L’impact de la pandémie
L’effet mécanique de la réforme sur l’activité de la Commission des infractions fiscales paraît avoir été modifié par le contexte particulier de l’année 2020. « Les difficultés de gestion rencontrées au sein des services de l’administration fiscale du fait de la crise sanitaire les ont conduits à concentrer prioritairement leur action sur les dossiers de fraude les plus graves et présentant un caractère d’exemplarité particulièrement marqué, qui sont précisément ceux qui doivent donner lieu à une dénonciation directe auprès de l’autorité judiciaire », souligne le rapport.
Autre facteur à prendre en compte : la déconcentration de l’action pénale qui a modifié le circuit de saisine de la Commission des infractions fiscales. Elle est désormais saisie, par délégation du ministre chargé du Budget, par les directeurs et leurs adjoints des directions nationales et directions spécialisées de contrôle fiscal, alors qu’elle l’était précédemment par l’administration centrale de la DGFiP. Cette déconcentration qui s’est accompagnée de la création de pôles pénaux inter-régionaux a nécessité un temps d’adaptation de la part de ces directions par ailleurs mobilisés par la transmission des dossiers de dénonciation obligatoire.
Enfin, la pandémie qui sévit actuellement a laissé un impact sur l’activité de la Commission des infractions fiscales. En mettant à l’arrêt les opérations de contrôle fiscal jusqu’à l’été 2020, elle a de facto réduit le nombre de dossier en l’état d’être transmis pour avis à la Commission au cours du second semestre 2020.
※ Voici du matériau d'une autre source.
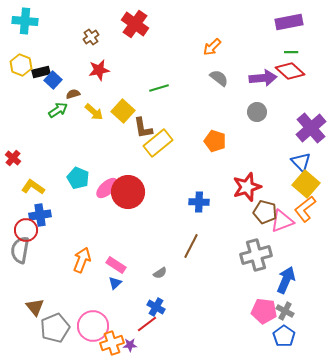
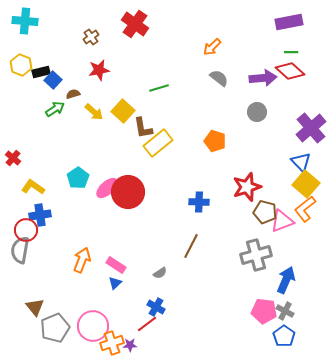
green arrow at (58, 110): moved 3 px left, 1 px up
cyan pentagon at (78, 178): rotated 15 degrees clockwise
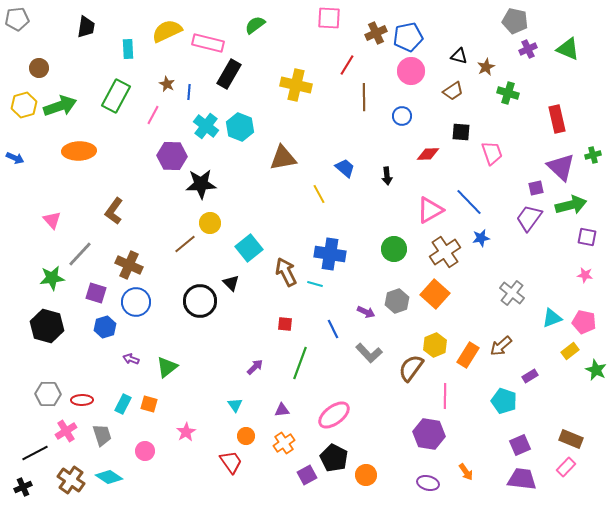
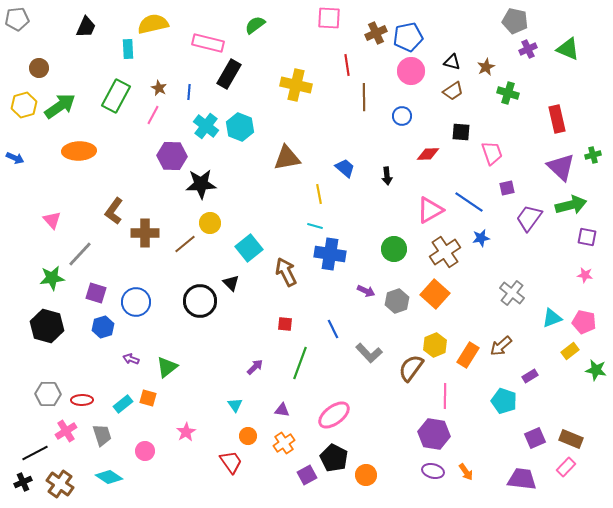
black trapezoid at (86, 27): rotated 15 degrees clockwise
yellow semicircle at (167, 31): moved 14 px left, 7 px up; rotated 12 degrees clockwise
black triangle at (459, 56): moved 7 px left, 6 px down
red line at (347, 65): rotated 40 degrees counterclockwise
brown star at (167, 84): moved 8 px left, 4 px down
green arrow at (60, 106): rotated 16 degrees counterclockwise
brown triangle at (283, 158): moved 4 px right
purple square at (536, 188): moved 29 px left
yellow line at (319, 194): rotated 18 degrees clockwise
blue line at (469, 202): rotated 12 degrees counterclockwise
brown cross at (129, 265): moved 16 px right, 32 px up; rotated 24 degrees counterclockwise
cyan line at (315, 284): moved 58 px up
purple arrow at (366, 312): moved 21 px up
blue hexagon at (105, 327): moved 2 px left
green star at (596, 370): rotated 15 degrees counterclockwise
cyan rectangle at (123, 404): rotated 24 degrees clockwise
orange square at (149, 404): moved 1 px left, 6 px up
purple triangle at (282, 410): rotated 14 degrees clockwise
purple hexagon at (429, 434): moved 5 px right
orange circle at (246, 436): moved 2 px right
purple square at (520, 445): moved 15 px right, 7 px up
brown cross at (71, 480): moved 11 px left, 4 px down
purple ellipse at (428, 483): moved 5 px right, 12 px up
black cross at (23, 487): moved 5 px up
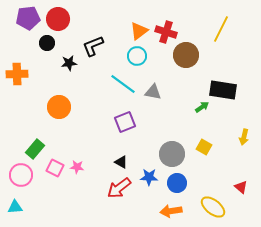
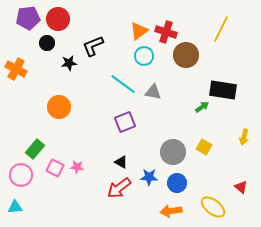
cyan circle: moved 7 px right
orange cross: moved 1 px left, 5 px up; rotated 30 degrees clockwise
gray circle: moved 1 px right, 2 px up
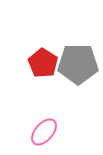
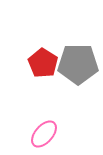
pink ellipse: moved 2 px down
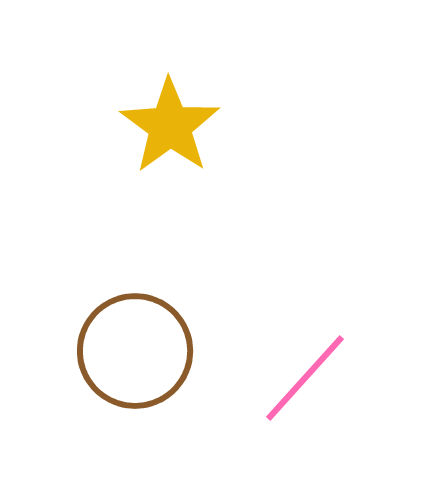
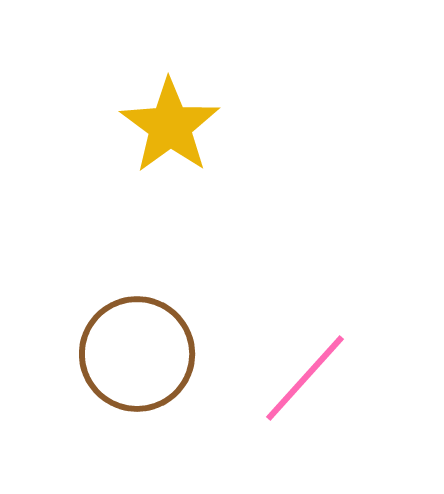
brown circle: moved 2 px right, 3 px down
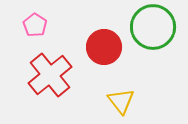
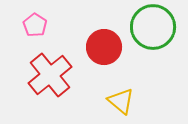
yellow triangle: rotated 12 degrees counterclockwise
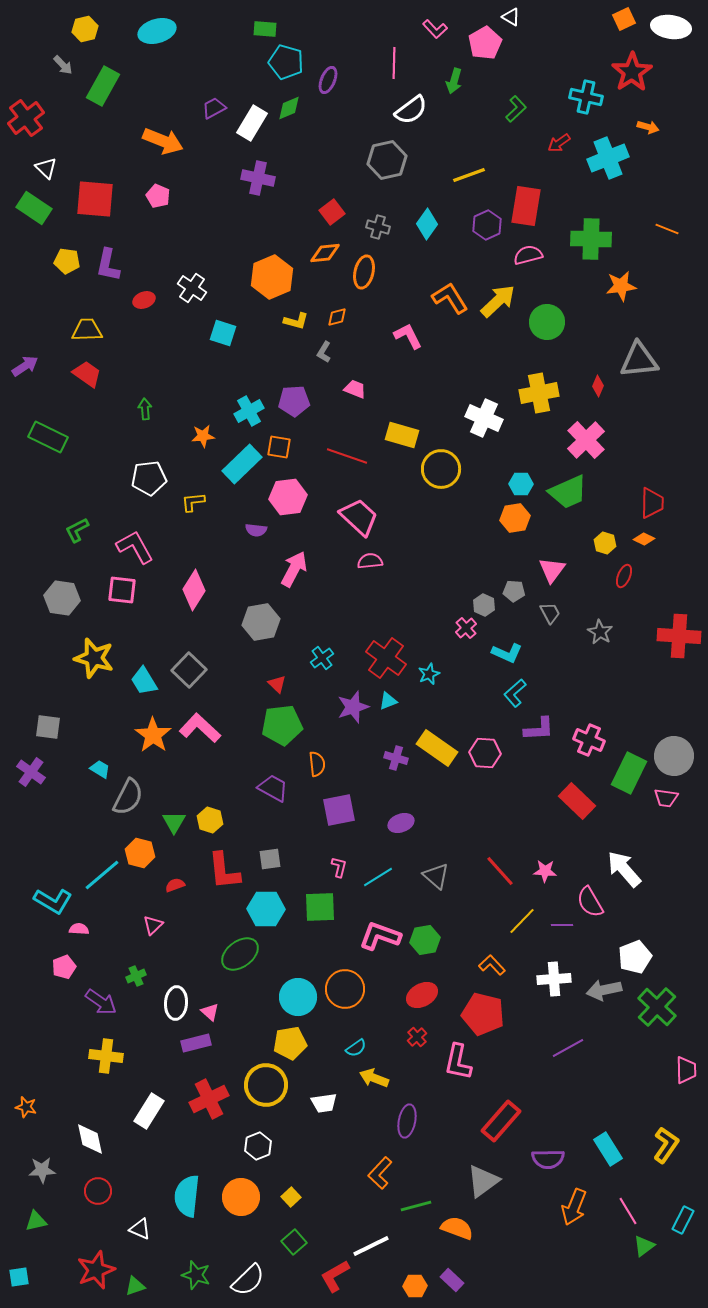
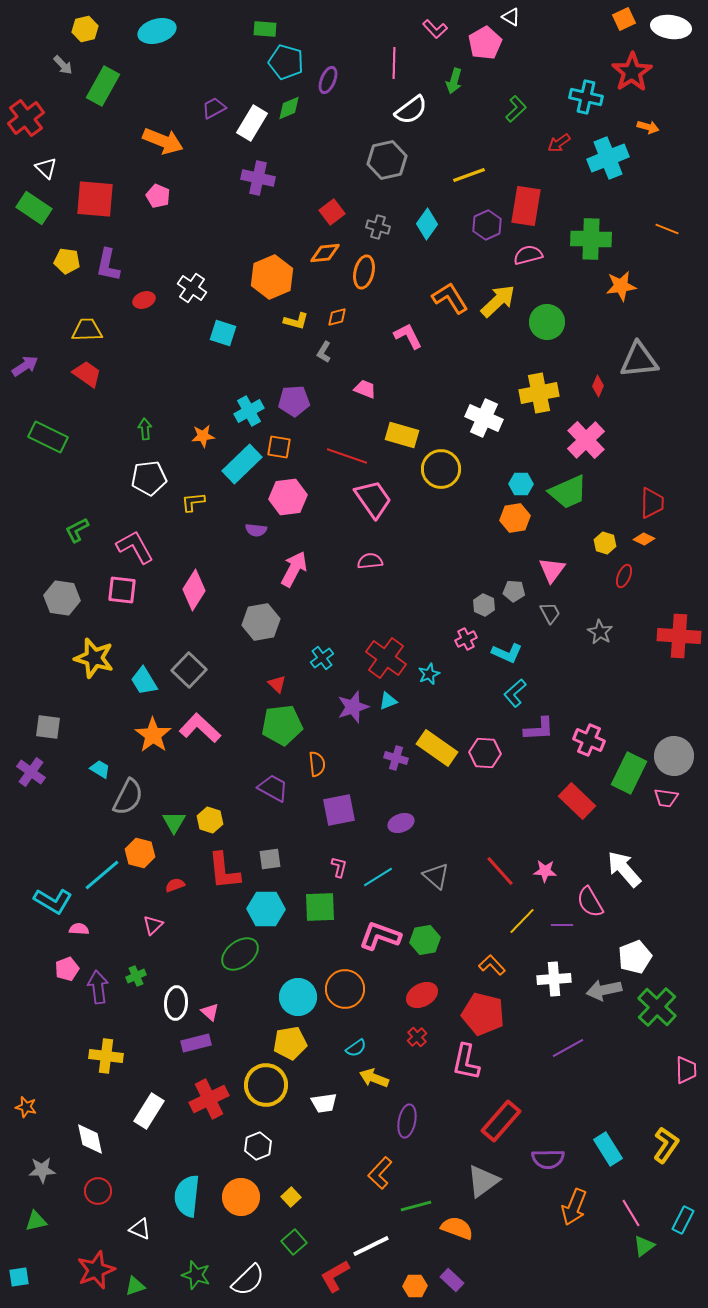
pink trapezoid at (355, 389): moved 10 px right
green arrow at (145, 409): moved 20 px down
pink trapezoid at (359, 517): moved 14 px right, 18 px up; rotated 12 degrees clockwise
pink cross at (466, 628): moved 11 px down; rotated 15 degrees clockwise
pink pentagon at (64, 967): moved 3 px right, 2 px down
purple arrow at (101, 1002): moved 3 px left, 15 px up; rotated 132 degrees counterclockwise
pink L-shape at (458, 1062): moved 8 px right
pink line at (628, 1211): moved 3 px right, 2 px down
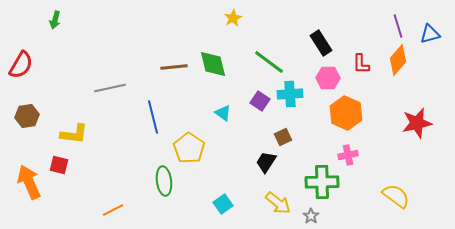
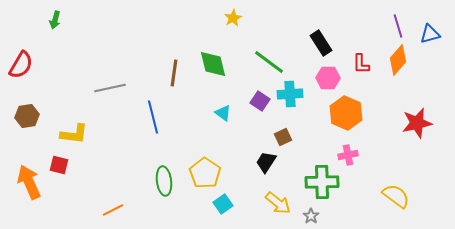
brown line: moved 6 px down; rotated 76 degrees counterclockwise
yellow pentagon: moved 16 px right, 25 px down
Si le législateur a confié deux nouvelles missions consultatives à la Commission des infractions fiscales, celles-ci n’ont pas permis de pallier la réduction générale de son activité. La Commission des infractions fiscales est désormais chargée de donner un avis à l’administration fiscale lorsque cette dernière envisage de rendre publiques des sanctions administratives pécuniaires, en application de l’article 1729 A bis du Code général des impôts, ainsi que lorsqu’elle prévoit de publier la dénomination commerciale d’un opérateur de plateforme sur une liste des opérateurs de plateformes non coopératifs, en application de l’article 1740 D du même code. « Dans les deux cas, la Commission des infractions fiscales doit émettre un avis conforme et motivé », précise le rapport.